* **WORK TO COMPLETE**: Your response should consist solely of the records, written out exactly.
═══ ENTRIES PROVIDED
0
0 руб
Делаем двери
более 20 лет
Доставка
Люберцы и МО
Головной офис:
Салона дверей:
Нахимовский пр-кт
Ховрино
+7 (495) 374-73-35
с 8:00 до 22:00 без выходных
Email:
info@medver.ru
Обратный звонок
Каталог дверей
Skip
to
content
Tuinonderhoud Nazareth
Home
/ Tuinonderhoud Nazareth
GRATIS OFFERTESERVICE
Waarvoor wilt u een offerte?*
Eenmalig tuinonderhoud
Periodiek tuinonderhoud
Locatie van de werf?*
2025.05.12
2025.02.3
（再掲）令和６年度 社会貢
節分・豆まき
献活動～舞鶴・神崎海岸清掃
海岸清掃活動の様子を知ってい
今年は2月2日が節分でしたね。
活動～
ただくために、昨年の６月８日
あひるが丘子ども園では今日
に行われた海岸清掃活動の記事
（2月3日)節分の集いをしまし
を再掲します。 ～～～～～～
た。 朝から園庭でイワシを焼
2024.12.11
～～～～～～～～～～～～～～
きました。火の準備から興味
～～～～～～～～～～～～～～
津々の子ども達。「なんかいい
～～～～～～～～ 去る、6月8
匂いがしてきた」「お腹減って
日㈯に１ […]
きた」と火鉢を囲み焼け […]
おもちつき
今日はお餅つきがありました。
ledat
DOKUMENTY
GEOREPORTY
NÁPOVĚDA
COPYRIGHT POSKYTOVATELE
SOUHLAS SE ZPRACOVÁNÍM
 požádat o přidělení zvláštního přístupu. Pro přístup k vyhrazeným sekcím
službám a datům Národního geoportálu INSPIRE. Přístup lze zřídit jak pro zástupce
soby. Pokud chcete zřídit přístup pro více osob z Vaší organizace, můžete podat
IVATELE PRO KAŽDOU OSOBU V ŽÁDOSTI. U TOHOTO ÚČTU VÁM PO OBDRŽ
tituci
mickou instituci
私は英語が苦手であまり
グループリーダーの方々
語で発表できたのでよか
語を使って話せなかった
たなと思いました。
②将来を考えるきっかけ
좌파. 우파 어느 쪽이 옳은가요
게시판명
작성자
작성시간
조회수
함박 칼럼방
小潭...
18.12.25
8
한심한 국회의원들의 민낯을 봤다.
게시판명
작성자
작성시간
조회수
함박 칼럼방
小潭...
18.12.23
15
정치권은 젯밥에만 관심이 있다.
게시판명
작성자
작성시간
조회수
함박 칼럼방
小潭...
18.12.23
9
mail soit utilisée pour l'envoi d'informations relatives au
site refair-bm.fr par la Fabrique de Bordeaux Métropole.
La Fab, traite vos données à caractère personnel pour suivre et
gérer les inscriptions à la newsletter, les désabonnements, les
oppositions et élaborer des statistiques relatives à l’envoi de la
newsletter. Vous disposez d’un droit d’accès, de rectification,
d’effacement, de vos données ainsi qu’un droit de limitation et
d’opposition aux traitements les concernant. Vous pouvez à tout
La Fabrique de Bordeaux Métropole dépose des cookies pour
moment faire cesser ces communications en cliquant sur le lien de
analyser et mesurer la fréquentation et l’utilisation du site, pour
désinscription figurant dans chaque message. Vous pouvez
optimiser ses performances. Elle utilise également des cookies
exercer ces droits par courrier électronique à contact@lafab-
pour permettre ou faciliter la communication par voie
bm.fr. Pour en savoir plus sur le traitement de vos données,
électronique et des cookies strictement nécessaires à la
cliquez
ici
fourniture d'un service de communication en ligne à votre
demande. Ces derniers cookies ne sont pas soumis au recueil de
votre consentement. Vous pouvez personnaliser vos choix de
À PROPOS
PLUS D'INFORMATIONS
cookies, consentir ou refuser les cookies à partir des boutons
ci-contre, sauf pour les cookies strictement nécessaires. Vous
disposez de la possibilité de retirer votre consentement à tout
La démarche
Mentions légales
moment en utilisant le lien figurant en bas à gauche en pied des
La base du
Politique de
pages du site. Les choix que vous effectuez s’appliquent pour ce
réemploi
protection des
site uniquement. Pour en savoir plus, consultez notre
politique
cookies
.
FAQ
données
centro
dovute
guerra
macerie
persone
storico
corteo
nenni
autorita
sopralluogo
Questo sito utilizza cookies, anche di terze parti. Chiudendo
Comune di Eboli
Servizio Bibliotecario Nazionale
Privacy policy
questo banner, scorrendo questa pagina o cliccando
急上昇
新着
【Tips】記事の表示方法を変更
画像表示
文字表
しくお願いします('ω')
══════
* **RESULT OF THE TASK**:
0
0 руб
Делаем двери
более 20 лет
Доставка
Люберцы и МО
Головной офис:
Салона дверей:
Нахимовский пр-кт
Ховрино
+7 (495) 374-73-35
с 8:00 до 22:00 без выходных
Email:
info@medver.ru
Обратный звонок
Каталог дверей
Skip
to
content
Tuinonderhoud Nazareth
Home
/ Tuinonderhoud Nazareth
GRATIS OFFERTESERVICE
Waarvoor wilt u een offerte?*
Eenmalig tuinonderhoud
Periodiek tuinonderhoud
Locatie van de werf?*
2025.05.12
2025.02.3
（再掲）令和６年度 社会貢
節分・豆まき
献活動～舞鶴・神崎海岸清掃
海岸清掃活動の様子を知ってい
今年は2月2日が節分でしたね。
活動～
ただくために、昨年の６月８日
あひるが丘子ども園では今日
に行われた海岸清掃活動の記事
（2月3日)節分の集いをしまし
を再掲します。 ～～～～～～
た。 朝から園庭でイワシを焼
2024.12.11
～～～～～～～～～～～～～～
きました。火の準備から興味
～～～～～～～～～～～～～～
津々の子ども達。「なんかいい
～～～～～～～～ 去る、6月8
匂いがしてきた」「お腹減って
日㈯に１ […]
きた」と火鉢を囲み焼け […]
おもちつき
今日はお餅つきがありました。
ledat
DOKUMENTY
GEOREPORTY
NÁPOVĚDA
COPYRIGHT POSKYTOVATELE
SOUHLAS SE ZPRACOVÁNÍM
 požádat o přidělení zvláštního přístupu. Pro přístup k vyhrazeným sekcím
službám a datům Národního geoportálu INSPIRE. Přístup lze zřídit jak pro zástupce
soby. Pokud chcete zřídit přístup pro více osob z Vaší organizace, můžete podat
IVATELE PRO KAŽDOU OSOBU V ŽÁDOSTI. U TOHOTO ÚČTU VÁM PO OBDRŽ
tituci
mickou instituci
私は英語が苦手であまり
グループリーダーの方々
語で発表できたのでよか
語を使って話せなかった
たなと思いました。
②将来を考えるきっかけ
좌파. 우파 어느 쪽이 옳은가요
게시판명
작성자
작성시간
조회수
함박 칼럼방
小潭...
18.12.25
8
한심한 국회의원들의 민낯을 봤다.
게시판명
작성자
작성시간
조회수
함박 칼럼방
小潭...
18.12.23
15
정치권은 젯밥에만 관심이 있다.
게시판명
작성자
작성시간
조회수
함박 칼럼방
小潭...
18.12.23
9
mail soit utilisée pour l'envoi d'informations relatives au
site refair-bm.fr par la Fabrique de Bordeaux Métropole.
La Fab, traite vos données à caractère personnel pour suivre et
gérer les inscriptions à la newsletter, les désabonnements, les
oppositions et élaborer des statistiques relatives à l’envoi de la
newsletter. Vous disposez d’un droit d’accès, de rectification,
d’effacement, de vos données ainsi qu’un droit de limitation et
d’opposition aux traitements les concernant. Vous pouvez à tout
La Fabrique de Bordeaux Métropole dépose des cookies pour
moment faire cesser ces communications en cliquant sur le lien de
analyser et mesurer la fréquentation et l’utilisation du site, pour
désinscription figurant dans chaque message. Vous pouvez
optimiser ses performances. Elle utilise également des cookies
exercer ces droits par courrier électronique à contact@lafab-
pour permettre ou faciliter la communication par voie
bm.fr. Pour en savoir plus sur le traitement de vos données,
électronique et des cookies strictement nécessaires à la
cliquez
ici
fourniture d'un service de communication en ligne à votre
demande. Ces derniers cookies ne sont pas soumis au recueil de
votre consentement. Vous pouvez personnaliser vos choix de
À PROPOS
PLUS D'INFORMATIONS
cookies, consentir ou refuser les cookies à partir des boutons
ci-contre, sauf pour les cookies strictement nécessaires. Vous
disposez de la possibilité de retirer votre consentement à tout
La démarche
Mentions légales
moment en utilisant le lien figurant en bas à gauche en pied des
La base du
Politique de
pages du site. Les choix que vous effectuez s’appliquent pour ce
réemploi
protection des
site uniquement. Pour en savoir plus, consultez notre
politique
cookies
.
FAQ
données
centro
dovute
guerra
macerie
persone
storico
corteo
nenni
autorita
sopralluogo
Questo sito utilizza cookies, anche di terze parti. Chiudendo
Comune di Eboli
Servizio Bibliotecario Nazionale
Privacy policy
questo banner, scorrendo questa pagina o cliccando
急上昇
新着
【Tips】記事の表示方法を変更
画像表示
文字表
しくお願いします('ω')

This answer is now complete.